Title:
Apparatus and methods for safe and efficient placement of chest tubes
Kind Code:
A1


Abstract:
An apparatus for placement of a chest tube includes a chest tube assembly and an advancing mechanism configured to move the chest tube assembly. The chest tube assembly includes an outer structure and a chest tube disposed in the outer structure. The chest tube assembly may further include a trocar. The advancing mechanism may include a depth control. A method for using an apparatus for placement of a chest tube includes placing the apparatus against the chest, and advancing the chest tube assembly to a desired depth, wherein the apparatus includes a chest tube assembly and an advancing mechanism configured to move the chest tube assembly, wherein the chest tube assembly includes an outer structure and a chest tube disposed in the outer structure.



Inventors:
Sinha, Anil K. (Lake Jackson, TX, US)
Deoliveira, Daniel (Lake Jackson, TX, US)
Application Number:
11/503640
Publication Date:
02/15/2007
Filing Date:
08/14/2006
Primary Class:
Other Classes:
606/108
International Classes:
A61F11/00; A61M5/00
View Patent Images:
Related US Applications:



Primary Examiner:
EASTWOOD, DAVID C
Attorney, Agent or Firm:
OSHA BERGMAN WATANABE & BURTON LLP (HOUSTON, TX, US)
Claims:
What is claimed is:

1. An apparatus for placement of a chest tube, comprising: a chest tube assembly comprising: an outer structure; and a chest tube disposed in the outer structure ; and an advancing mechanism configured to move the chest tube assembly.

2. The apparatus of claim 1, wherein the chest tube assembly further comprising a trocar disposed in the chest tube.

3. The apparatus of claim 2, wherein the trocar has a blunt tip.

4. The apparatus of claim 1, wherein the advancing mechanism comprises a depth control mechanism.

5. The apparatus of claim 4, wherein the depth control mechanism is activated by a decrease in resistance during the placement to prevent the chest tube assembly from further advancement.

6. The apparatus of claim 1, wherein the advancing mechanism uses a ratchet mechanism or a screw mechanism.

7. The apparatus of claim 1, wherein the outer structure has an opening along a length of the outer structure.

8. The apparatus of claim 1, wherein the outer structure comprises at least one selected from metal, alloy, plastic, polymer, and composite material.

9. The apparatus of claim 1, wherein the depth control mechanism comprises a control device for entering a depth parameter.

10. A method for using an apparatus for placement of a chest tube, comprising: placing the apparatus against the chest, the apparatus comprising: a chest tube assembly comprising: an outer structure, and a chest tube disposed in the outer structure; and an advancing mechanism configured to move the chest tube assembly; and advancing the chest tube assembly to a desired depth.

11. The method of claim 10, wherein the chest tube assembly further comprises a trocar.

12. The method of claim 11, wherein the trocar has a blunt tip.

13. The method of claim 10, wherein the advancing mechanism comprises a depth control mechanism.

14. The method of claim 13, wherein the depth control mechanism is activated by a decrease in resistance during the placement.

15. The method of claim 10, wherein the advancing mechanism uses a ratchet mechanism or a screw mechanism.

16. The method of claim 10, wherein the outer structure has an opening along a length of the outer structure.

17. The method of claim 10, wherein the outer structure comprises at least one selected from metal, alloy, plastic, polymer, and composite material.

18. The method of claim 10, wherein the depth control mechanism comprises a control device for entering a depth parameter.

Description:

CROSS REFERENCE TO RELATED APPLICATIONS

The application claims the benefits of Provisional Application Ser.
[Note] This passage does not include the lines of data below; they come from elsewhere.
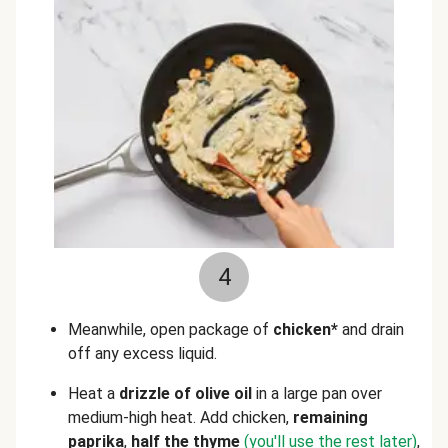
4
Meanwhile, open package of
chicken*
and drain
off any excess liquid.
Heat a
drizzle of olive oil
in a large pan over
medium-high heat. Add chicken,
remaining
paprika
,
half the thyme
(you'll use the rest later)
,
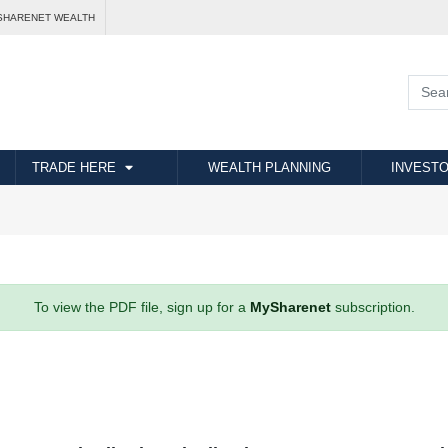
SHARENET WEALTH
TRADE HERE
WEALTH PLANNING
INVESTO
To view the PDF file, sign up for a
MySharenet
subscription.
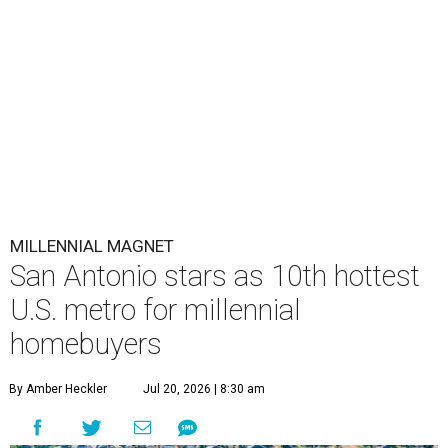
MILLENNIAL MAGNET
San Antonio stars as 10th hottest
U.S. metro for millennial
homebuyers
By Amber Heckler
Jul 20, 2026 | 8:30 am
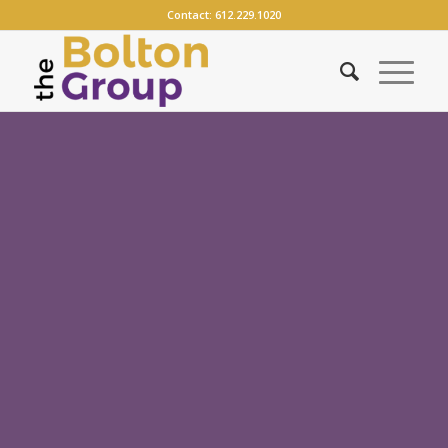
Contact:
612.229.1020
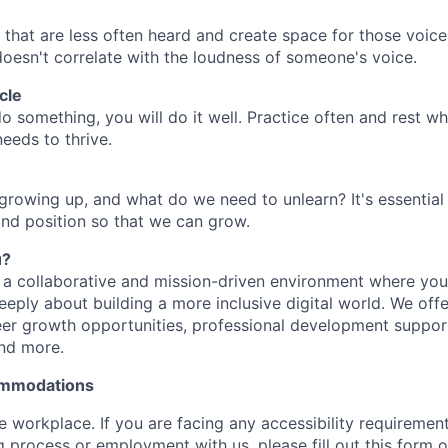
 that are less often heard and create space for those voic
 doesn't correlate with the loudness of someone's voice.
cle
do something, you will do it well. Practice often and rest 
eeds to thrive.
growing up, and what do we need to unlearn? It's essential
and position so that we can grow.
u?
in a collaborative and mission-driven environment where you
eply about building a more inclusive digital world. We offe
eer growth opportunities, professional development suppor
nd more.
commodations
ve workplace. If you are facing any accessibility requireme
g process or employment with us, please fill out this form o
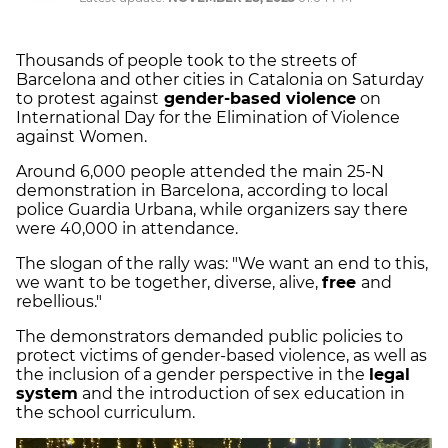
Thousands of people took to the streets of
Barcelona and other cities in Catalonia on Saturday
to protest against
gender-based violence
on
International Day for the Elimination of Violence
against Women.
Around 6,000 people attended the main 25-N
demonstration in Barcelona, according to local
police Guardia Urbana, while organizers say there
were 40,000 in attendance.
The slogan of the rally was: "We want an end to this,
we want to be together, diverse, alive,
free
and
rebellious."
The demonstrators demanded public policies to
protect victims of gender-based violence, as well as
the inclusion of a gender perspective in the
legal
system
and the introduction of sex education in
the school curriculum.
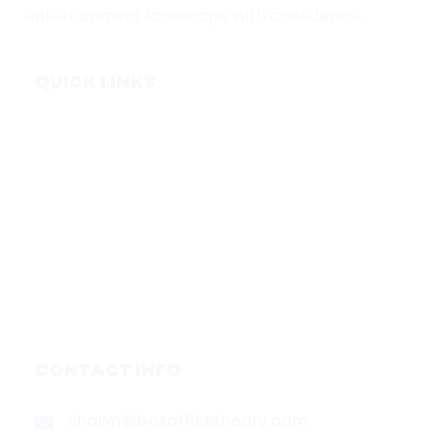
entertainment landscape with confidence.
QUICK LINKS
Home
Subscribe
Forecasts
Services
Media & Partners
About
Contact
Privacy Policy
CONTACT INFO
shawn@boxofficetheory.com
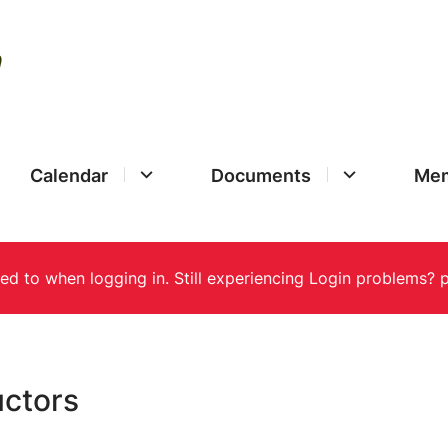
Calendar
Documents
Mem
uctors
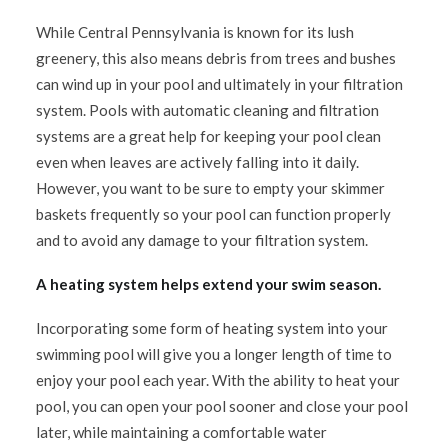
While Central Pennsylvania is known for its lush
greenery, this also means debris from trees and bushes
can wind up in your pool and ultimately in your filtration
system. Pools with automatic cleaning and filtration
systems are a great help for keeping your pool clean
even when leaves are actively falling into it daily.
However, you want to be sure to empty your skimmer
baskets frequently so your pool can function properly
and to avoid any damage to your filtration system.
A heating system helps extend your swim season.
Incorporating some form of heating system into your
swimming pool will give you a longer length of time to
enjoy your pool each year. With the ability to heat your
pool, you can open your pool sooner and close your pool
later, while maintaining a comfortable water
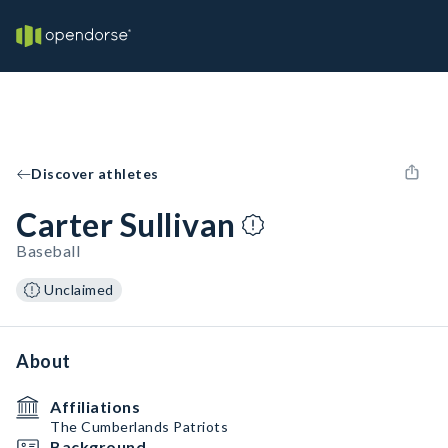
Discover athletes
Carter Sullivan
Baseball
Unclaimed
About
Affiliations
The Cumberlands Patriots
Background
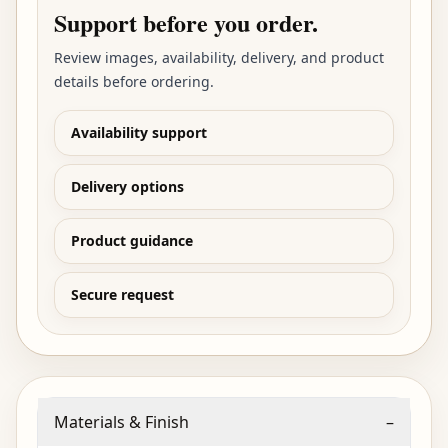
Support before you order.
Review images, availability, delivery, and product
details before ordering.
Availability support
Delivery options
Product guidance
Secure request
Materials & Finish
–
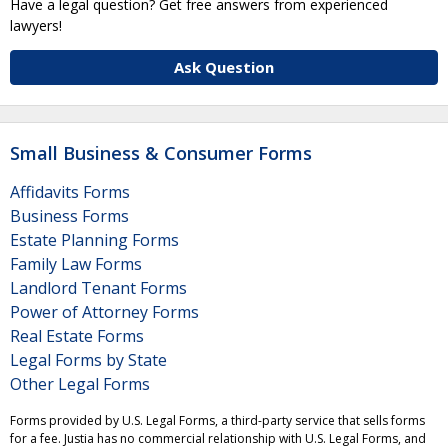
Have a legal question? Get free answers from experienced
lawyers!
Ask Question
Small Business & Consumer Forms
Affidavits Forms
Business Forms
Estate Planning Forms
Family Law Forms
Landlord Tenant Forms
Power of Attorney Forms
Real Estate Forms
Legal Forms by State
Other Legal Forms
Forms provided by U.S. Legal Forms, a third-party service that sells forms
for a fee. Justia has no commercial relationship with U.S. Legal Forms, and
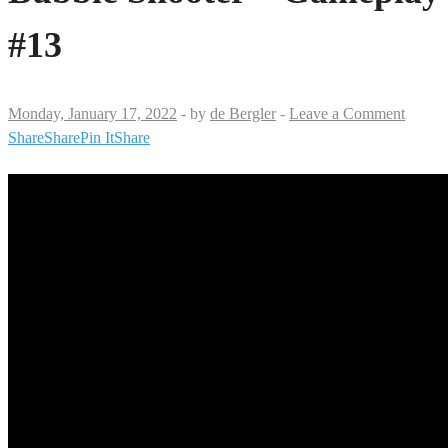
#13
Monday, January 17, 2022
-
by
de Bergler
-
Leave a Comment
Share
Share
Pin It
Share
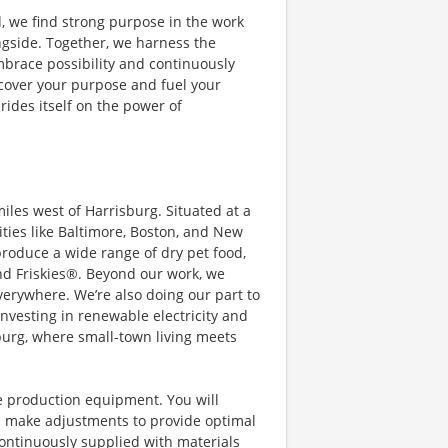
, we find strong purpose in the work
ngside. Together, we harness the
embrace possibility and continuously
scover your purpose and fuel your
rides itself on the power of
iles west of Harrisburg. Situated at a
cities like Baltimore, Boston, and New
produce a wide range of dry pet food,
nd Friskies®. Beyond our work, we
everywhere. We’re also doing our part to
investing in renewable electricity and
burg, where small-town living meets
te production equipment. You will
 make adjustments to provide optimal
ontinuously supplied with materials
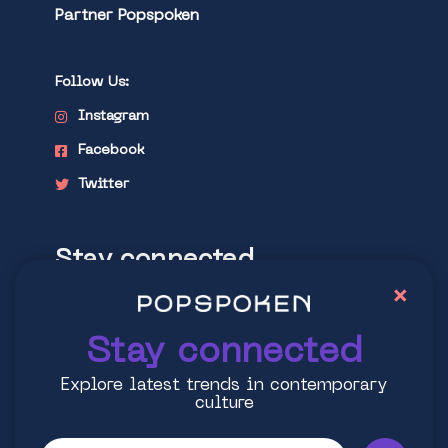
Partner Popspoken
Follow Us:
Instagram
Facebook
Twitter
Stay connected
×
Explore latest trends in contemporary
culture
Stay connected
Explore latest trends in contemporary
culture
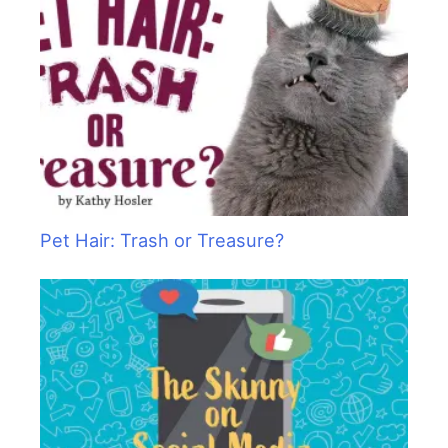
Pet Hair: Trash or Treasure?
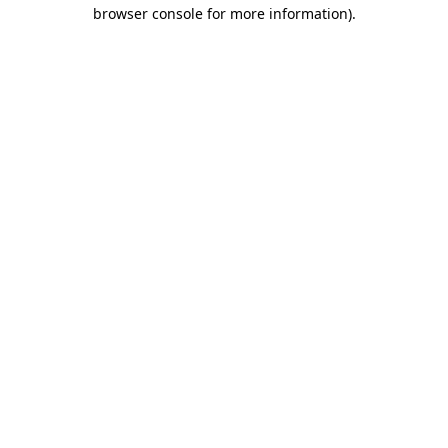
browser console for more information).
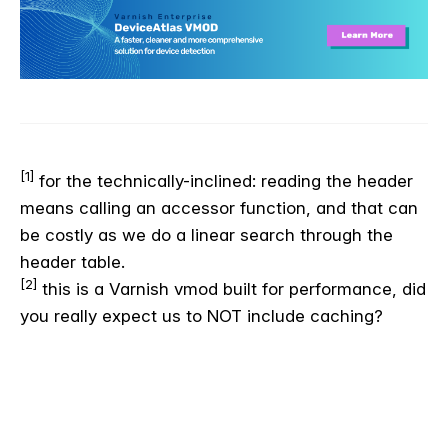
[1]
for the technically-inclined: reading the header
means calling an accessor function, and that can
be costly as we do a linear search through the
header table.
[2]
this is a Varnish vmod built for performance, did
you really expect us to NOT include caching?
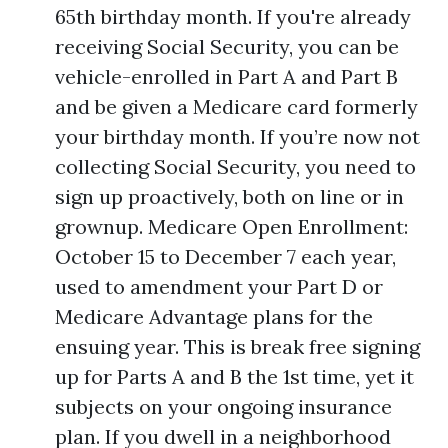
65th birthday month. If you're already
receiving Social Security, you can be
vehicle-enrolled in Part A and Part B
and be given a Medicare card formerly
your birthday month. If you’re now not
collecting Social Security, you need to
sign up proactively, both on line or in
grownup. Medicare Open Enrollment:
October 15 to December 7 each year,
used to amendment your Part D or
Medicare Advantage plans for the
ensuing year. This is break free signing
up for Parts A and B the 1st time, yet it
subjects on your ongoing insurance
plan. If you dwell in a neighborhood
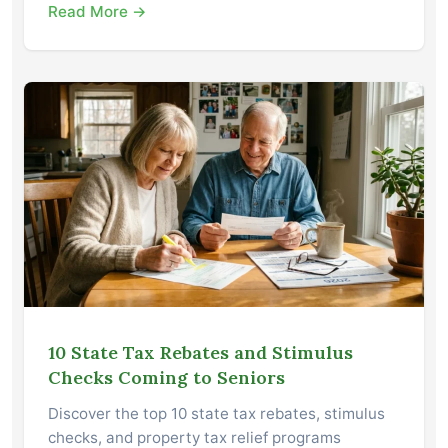
Read More →
10 State Tax Rebates and Stimulus
Checks Coming to Seniors
Discover the top 10 state tax rebates, stimulus
checks, and property tax relief programs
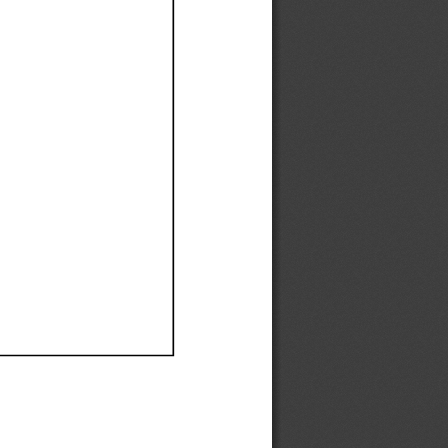
Ef
Ef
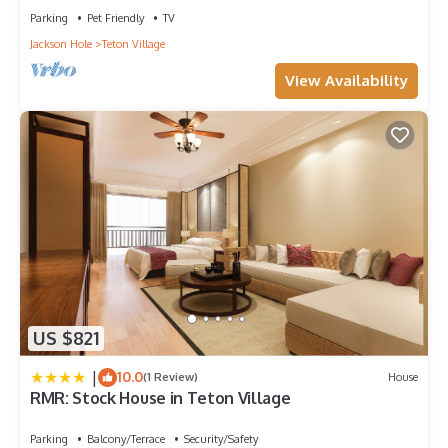
Parking
Pet Friendly
TV
Jackson Hole
Teton Village
View Availability
US $821
|
10.0
(1 Review)
House
RMR: Stock House in Teton Village
Parking
Balcony/Terrace
Security/Safety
No. 60/707,661, filed on Aug. 12, 2005, entitled “Apparatus for Safe and Efficient Placement of a Chest tube for the Treatment of Pneumothorax,” which is incorporated by reference in its entirety. In addition, this application is related to the following two applications filed on the same date: “Self Securing Chest Tubes and Method,” and “Chest Tube Air Counters and Methods.” These two related applications are also incorporated by reference in their entireties.

BACKGROUND OF INVENTION

1. Field of the Invention

The invention relates generally to apparatus and methods for placement of chest tubes.

2. Background Art

Our lungs are protected by 24 ribs, which also shape and support the chest wall. The parietal pleura is a membrane lining the chest cavity. The visceral pleura is a membrane lining the lungs. The space between these two membranes is known as the pleural space or pleural cavity. This space has a thin film of fluid to provide lubrication and cohesion between the parietal and visceral pleura. A healthy adult has approximately 20 to 25 mL of fluid in the pleural space. Normally, the drainage of this space is regulated by the lymphatic circulation.

Pleural effusion is the accumulation of pathological quantities of fluid in the pleural space. Excess pleural fluid may be caused by liver or kidney failure, congestive heart failure, infection or malignancy blocking the lymphatic system. Four types of fluids may accumulate in the pleural space: blood (hemothorax), serous fluid (hydrothorax), chyle (chylothorax), and pus (pyothorax or empyema). In addition, pneumothorax (collapsed lung) may be caused by trauma or other pathological conditions.

Each of these conditions generally requires the placement of a chest tube to drain the air or fluids placing the patient in danger. The chest tube is a flexible tube that is inserted through the side of the chest into the pleural space. It is used to remove air, fluid, or pus from the pleural space. The free end of the tube is usually attached to an underwater seal, below the level of the chest. This allows air or fluid to escape from the pleural space and prevents anything from returning to the chest. Alternatively, the tube can be attached to a flutter valve to allow patients more mobility.

Chest tubes are usually inserted under local anesthesia. The skin over the area of insertion is first cleansed with antiseptic solution before sterile drapes are placed around the area. The local anesthetic is injected into the skin and down to the muscle. After the area is numb, a passage is made through the skin and muscle into the chest. This is often carried out by performing an incision in the skin with a scalpel blade. Then, the surgeons will use a Kelly clamp to perform blunt dissection of the soft tissues. There is no depth control in the Kelly clamp which may inadvertently go too far inside the pleural cavity. Once the tube is in place it is stitched to the skin to prevent it falling out and a dressing applied to the area. The tube stays in for as long as there is air or fluid to be removed or as long as there is risk of air gathering.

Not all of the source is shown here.